As we prepare to begin a new series of devotional thoughts in a couple of weeks, we are going to do sometime a little different. For the next two issues we will be telling you about some books by our Missional Wisdom leaders that will be published soon.

Together: Community as a Means of Grace
by Larry Duggins


Over the past several months, I have had the opportunity to travel to a number of cities to meet with people who are interested in repurposing a church building to be used to connect with the neighborhood in new ways. I have seen big church buildings and small church buildings, old church buildings and new church buildings, and urban church buildings and suburban church buildings. We walk though the spaces and through the neighborhoods, identifying strengths and weaknesses and dreaming about ways to connect the people.

Almost inevitably, as we sit down to process what we have seen, someone will say that the building is empty six days a week, and that people simply do not gather there as they once did. That leads to a discussion of what really defines a church, and why people gather today. Those questions led me to write Together: Community as a Means of Grace, a new book coming soon through Cascade Press.

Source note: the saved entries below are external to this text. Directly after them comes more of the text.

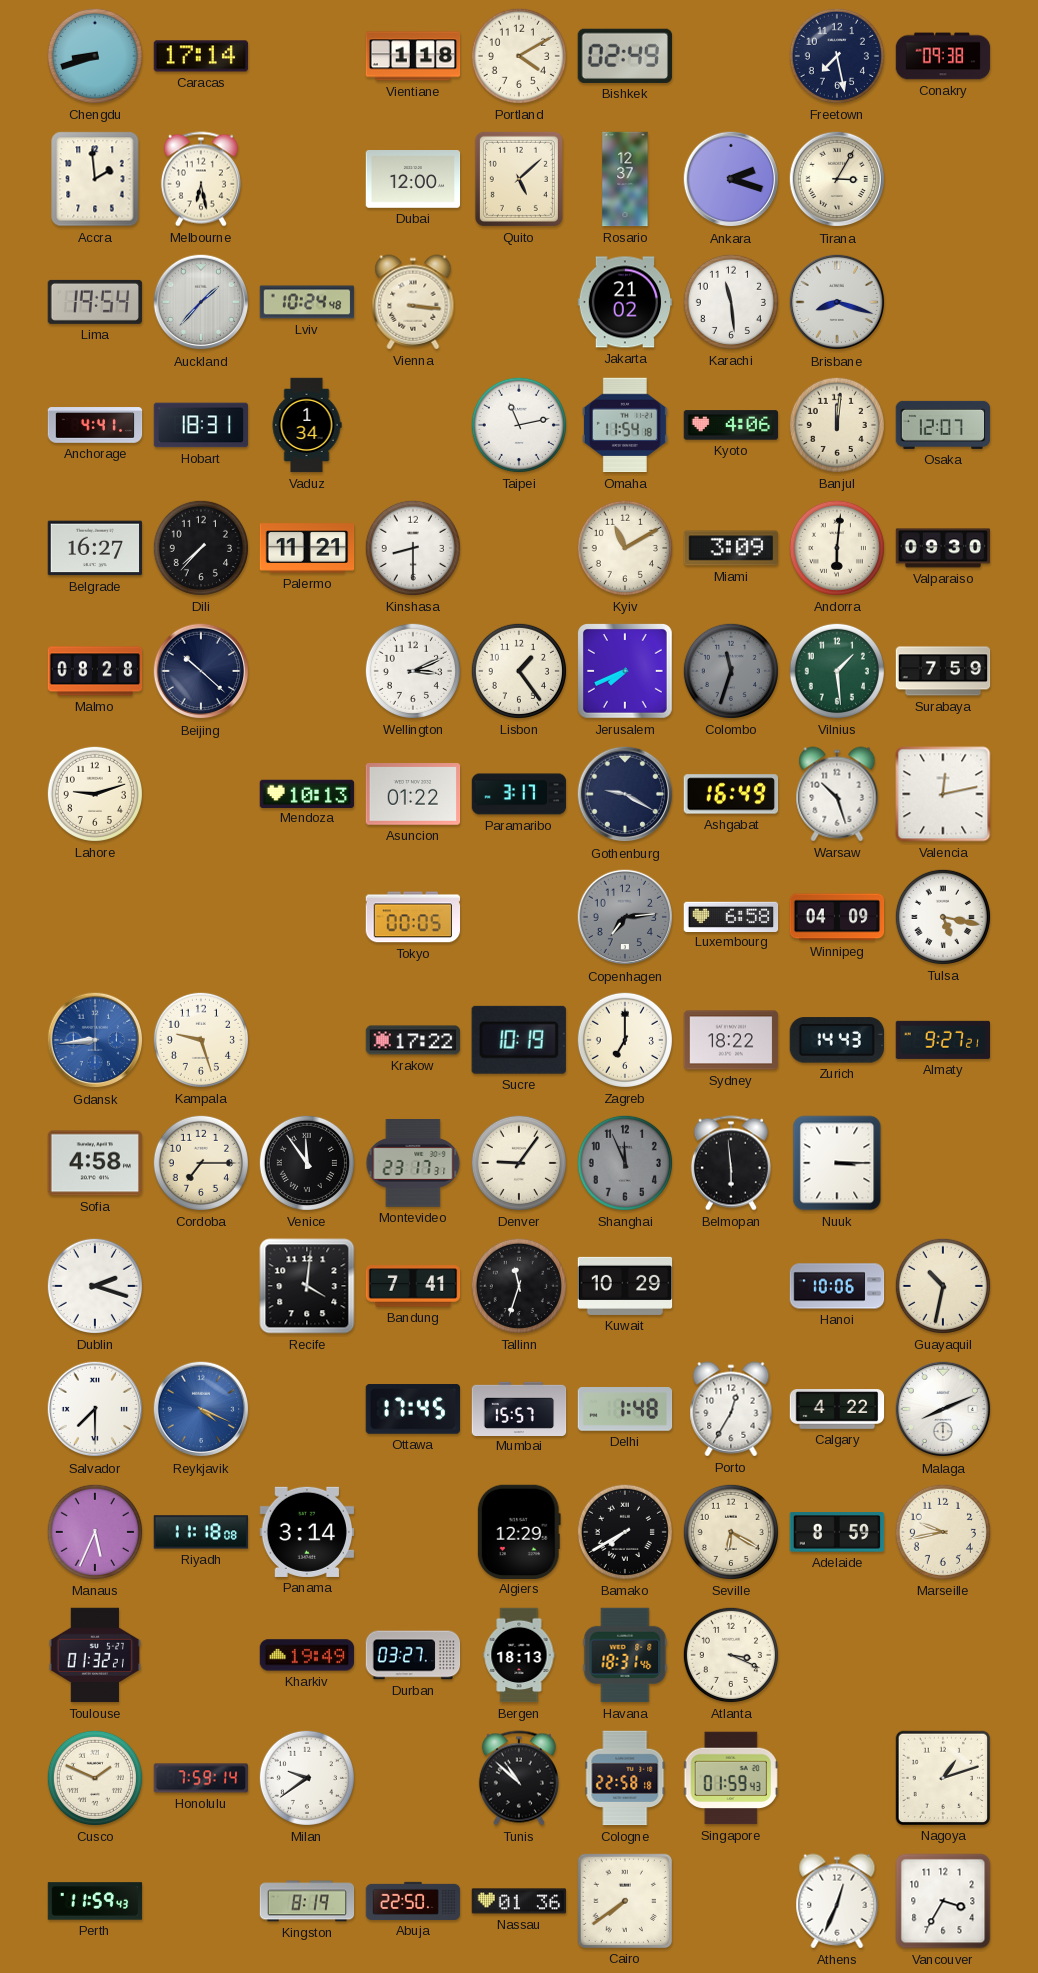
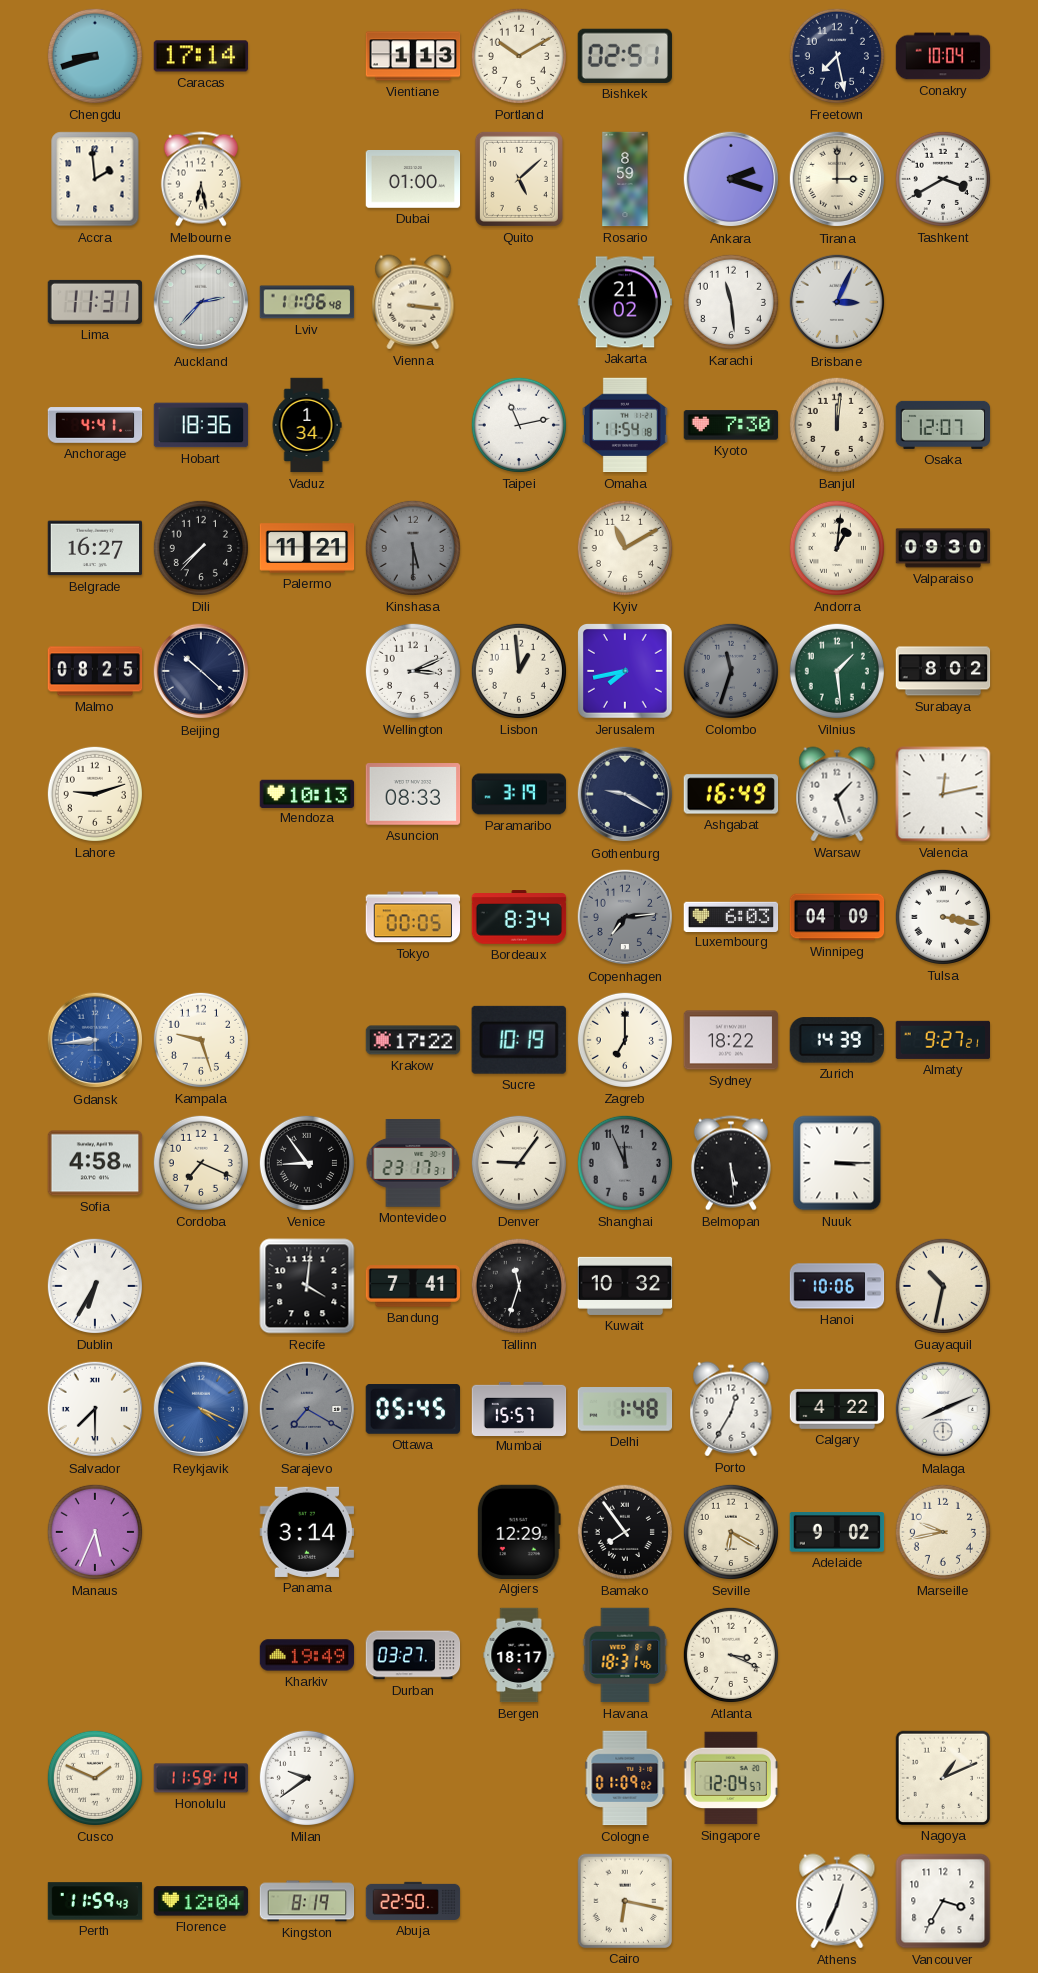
Vientiane: 1:18 -> 1:13
Portland: 4:10 -> 10:10
Bishkek: 02:49 -> 02:51
Conakry: 09:38 -> 10:04
Dubai: 12:00 -> 01:00
Rosario: 12:37 -> 8:59
Tirana: 3:05 -> 3:00
Tashkent: none -> 3:40
Lima: 19:54 -> 11:31
Auckland: 1:37 -> 2:37
Lviv: 10:24 -> 11:06
Brisbane: 8:18 -> 3:04
Hobart: 18:31 -> 18:36
Kyoto: 4:06 -> 7:30
Kinshasa: 8:30 -> 5:30
Kinshasa dial: white -> grey
Miami: 3:09 -> none
Andorra: 6:01 -> 1:01
Malmo: 08:28 -> 08:25
Lisbon: 1:24 -> 12:59
Jerusalem: 7:41 -> 7:43
Surabaya: 7:59 -> 8:02
Asuncion: 01:22 -> 08:33
Paramaribo: 3:17 -> 3:19
Warsaw: 10:27 -> 1:27
Bordeaux: none -> 8:34
Luxembourg: 6:58 -> 6:03
Tulsa: 5:17 -> 3:17
Zurich: 14:43 -> 14:39
Cordoba: 7:15 -> 7:19
Venice: 11:54 -> 8:54
Belmopan: 5:59 -> 5:29
Dublin: 2:18 -> 6:35
Kuwait: 10:29 -> 10:32
Sarajevo: none -> 7:20
Ottawa: 17:45 -> 05:45
Riyadh: 11:18 -> none
Bamako: 7:40 -> 7:54
Adelaide: 8:59 -> 9:02
Toulouse: 01:32 -> none
Bergen: 18:13 -> 18:17
Honolulu: 7:59 -> 11:59
Tunis: 10:52 -> none
Cologne: 22:58 -> 01:09
Singapore: 01:59 -> 12:04
Nagoya: 1:12 -> 1:11
Florence: none -> 12:04
Nassau: 01:36 -> none
Cairo: 7:39 -> 6:17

Together examines the concept of community as an avenue to a deeper relationship with God. Many Christian churches have been suspicious of forms of gathering that fall outside of the traditional norms of Sunday worship, Christian education, and church-based fellowship. Together addresses that uncertainty by developing a theological stance grounded in the nature of God as Trinity. Using an ecumenical Wesleyan approach, I explore the idea that the concept of “God as community” flows into the understanding of “humanity created in the image of God” to conclude that bringing people together in almost any setting allows people to grow in God’s image by providing a way for God’s grace to flow into their lives. I frame this idea using the historical concept of the “means of grace:” the ordinary ways in which people encounter God.

Together then shifts to an examination of examples of non-traditional forms of Christian community that act as means of grace. I draw heavily on the work of the Missional Wisdom Foundation, beginning with a reflection on the community building aspects of traditional church. In Part Two, I use storytelling to introduce four common forms of community: community through work, community through food, community through children’s schools and activities, and community through shared recreational activities.

Together is intended to help Christian people embrace the freedom to experiment with alternative forms of Christian community. By providing a strong theological framework and examples of successful community formation, I hope to nudge the missional imagination of people who long for spiritual connection and growth, but for whom traditional church is not the answer. Using a yes/and approach, I conclude that traditional church can empower and stand alongside new forms of community, each of which can act as a means of grace.

Together: Community as a Means of Grace is the first of several new books which will flow out of the Missional Wisdom Foundation in 2017.